The forecast on the 25th was for heavy snow, and Ian said, “I hope not the kind of snow that sticks on trees and bends trees and branches over.”

And on November 26th, a Monday, it started snowing. A heavy, wet snow. 10.5 inches by Tuesday morning. The kind of snow that bowed branches. Some bowed, some broke or toppled over. But the mess would get bigger after another 4 inches of wet, heavy snow on Nov. 29th.  Limbs and sticks down everywhere. A huge mess.

November ended as a record month, 40.5 inches of snow, earliest opening day, lots of good skiing and 3 to 4 trips around each trail to clean up the mess.

December 1st, good skiing  and we pulled Christmas trees out of the woods on skis. Another first, skiing with the tree, not cutting it down.

On Dec. 2, closed, yucky, rainy weather. Ian and Andy went around the Middle Blue Jay to clean up the mess from the week before. Jonathan got his saw stuck in a huge maple tree that was down on the old Goshawk.

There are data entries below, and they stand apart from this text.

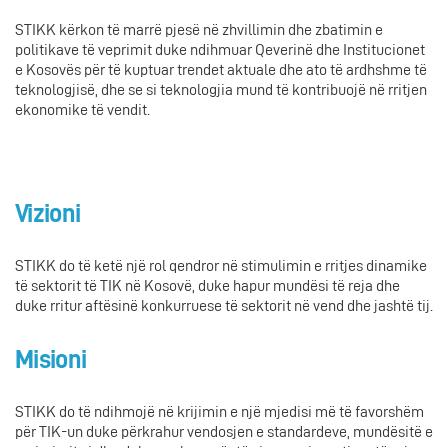
STIKK kërkon të marrë pjesë në zhvillimin dhe zbatimin e
politikave të veprimit duke ndihmuar Qeverinë dhe Institucionet
e Kosovës për të kuptuar trendet aktuale dhe ato të ardhshme të
teknologjisë, dhe se si teknologjia mund të kontribuojë në rritjen
ekonomike të vendit.
Vizioni
STIKK do të ketë një rol qendror në stimulimin e rritjes dinamike
të sektorit të TIK në Kosovë, duke hapur mundësi të reja dhe
duke rritur aftësinë konkurruese të sektorit në vend dhe jashtë tij.
Misioni
STIKK do të ndihmojë në krijimin e një mjedisi më të favorshëm
për TIK-un duke përkrahur vendosjen e standardeve, mundësitë e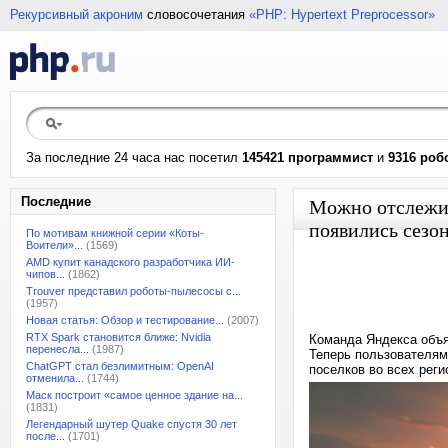
Рекурсивный акроним
словосочетания
«PHP: Hypertext Preprocessor»
За последние 24 часа нас посетил
145421 программист
и
9316 роб
Последние
Можно отслежив
появились сезо
По мотивам книжной серии «Коты-
Воители»...
(1569)
AMD купит канадского разработчика ИИ-
чипов...
(1862)
Trouver представил роботы-пылесосы с...
(1957)
Новая статья: Обзор и тестирование...
(2007)
RTX Spark становится ближе: Nvidia
Команда Яндекса объя
перенесла...
(1987)
Теперь пользователям
ChatGPT стал безлимитным: OpenAI
поселков во всех реги
отменила...
(1744)
Маск построит «самое ценное здание на...
(1831)
Легендарный шутер Quake спустя 30 лет
после...
(1701)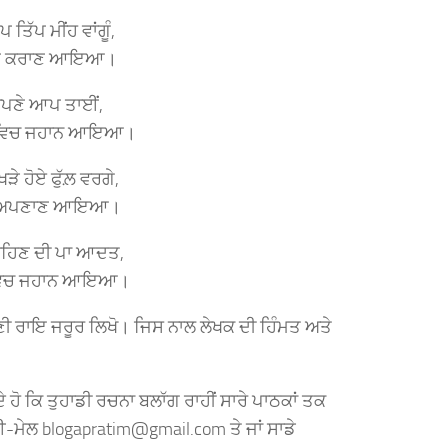
ਪ ਤਿੱਪ ਮੀਂਹ ਵਾਂਗੂੰ,
ਚੁੱਪ ਕਰਾਣ ਆਇਆ।
ਂ ਅਪਣੇ ਆਪ ਤਾਈਂ,
ਂ ਵਿਚ ਜਹਾਨ ਆਇਆ।
ਿੜੇ ਹੋਏ ਫੁੱਲ਼ ਵਰਗੇ,
 ਨਾ ਅਪਣਾਣ ਆਇਆ।
ਹਿਣ ਦੀ ਪਾ ਆਦਤ,
ੈ ਵਿਚ ਜਹਾਨ ਆਇਆ।
ਆਪਣੀ ਰਾਇ ਜਰੂਰ ਲਿਖੋ। ਜਿਸ ਨਾਲ ਲੇਖਕ ਦੀ ਹਿੰਮਤ ਅਤੇ
ੰਦੇ ਹੋ ਕਿ ਤੁਹਾਡੀ ਰਚਨਾ ਬਲਾੱਗ ਰਾਹੀਂ ਸਾਰੇ ਪਾਠਕਾਂ ਤਕ
 ਈ-ਮੇਲ blogapratim@gmail.com ਤੇ ਜਾਂ ਸਾਡੇ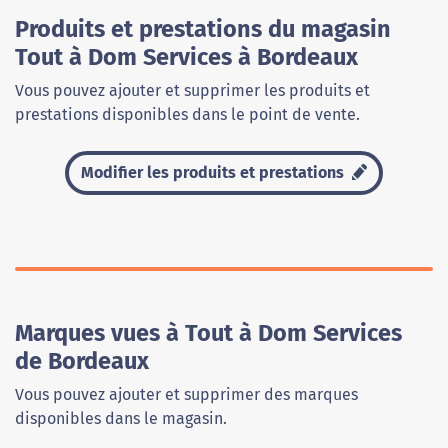
Produits et prestations du magasin
Tout à Dom Services à Bordeaux
Vous pouvez ajouter et supprimer les produits et
prestations disponibles dans le point de vente.
Modifier les produits et prestations
Marques vues à Tout à Dom Services
de Bordeaux
Vous pouvez ajouter et supprimer des marques
disponibles dans le magasin.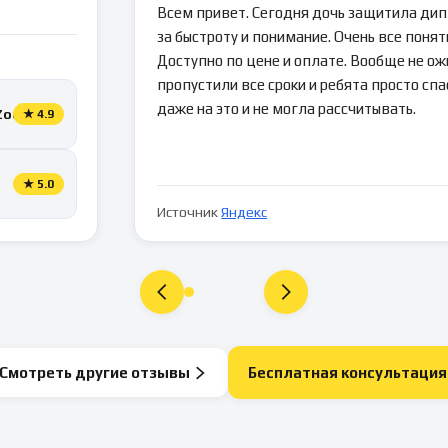
Всем привет. Сегодня дочь защитила ди
за быстроту и понимание. Очень все понятн
Доступно по цене и оплате. Вообще не ож
пропустили все сроки и ребята просто спа
даже на это и не могла рассчитывать.
Zoon
★
4.9
★
5.0
Источник
Яндекс
Смотреть другие отзывы
Бесплатная консультация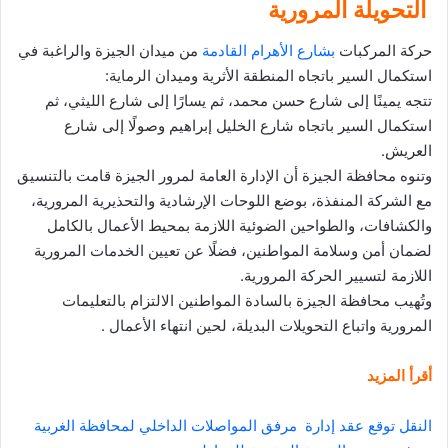
التحويلة المرورية
حركة المركبات
بشارع الأهرام القادمة
من ميدان الجيزة والراغبة في
استكمال السير باتجاه المنطقة الأثرية وميدان الرماية:
تتجه يمينًا إلى شارع حسن محمد، ثم يسارًا إلى شارع الليثي، ثم
استكمال السير باتجاه شارع الخليل إبراهيم وصولًا إلى شارع
العريش.
وتنوه محافظة الجيزة أن الإدارة العامة لمرور الجيزة قامت بالتنسيق
مع الشركة المنفذة، بوضع اللوحات الإرشادية والتحذيرية المرورية،
والكشافات، والطواحين الضوئية اللازمة بمحيط الأعمال بالكامل
لضمان أمن وسلامة المواطنين، فضلًا عن تعيين الخدمات المرورية
اللازمة لتسيير الحركة المرورية.
وتُهيب محافظة الجيزة بالسادة المواطنين الالتزام بالتعليمات
المرورية واتباع التحويلات البديلة، لحين انتهاء الأعمال .
أقرأ المزيد
النقل توقع عقد إدارة مرفق المواصلات الداخلي لمحافظة الغربية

The rest of December was spent fixing water holes. Filling in wet spots with branches and shoveling snow on top to make a base.

A little bon fire, a little skiing. 12/20/2018

On December 20th, West River Sports hosted a winter solstice celebration at Wild Wings, they sure can build a fire. There were about 100 people, lots of kids on skis. The best.

This is what a long line of kids with head lamps look like. 12/20/2018

December continued to roll by, working on the trails, either with a shovel or a chain saw. On Dec. 21st and 22nd, it rained, 2.03 inches of rain. And somehow we were open again Dec. 23rd. (Ian and Dick are what got us open.)

Our original snow cat died on Dec. 26th.

And on Dec. 27th we hosted the first Wild Wings Jager Sprints. This event was at night by head lamp. I think Gretchen won the contest for the oldest ski suit. She wore Chuck’s ski suit from 1978.

At the Jager Meister. 12/27/2018

More rain on the 28th. On the 29th a large shoveling crew went out. Andy is holding the large push shovel on the left in the photo. We did so much shoveling this year and found that shovel to be the most useful. We now are the proud owners of 4 large push shovels.

 

We were open again on the 30th. Ian saw the Grouse on the Grouse. And got a picture!

Grouse on the Grouse.

By end of December we had been open 27 days. The winter already felt like a lot of work, but promising. Little did we know, the pattern would continue. Snow followed by rain. Lots of wind, leaving lots of sticks to pick up. But Ian just kept working, by himself or organizing crews, at keeping the trails cleaned up, filled in and well groomed.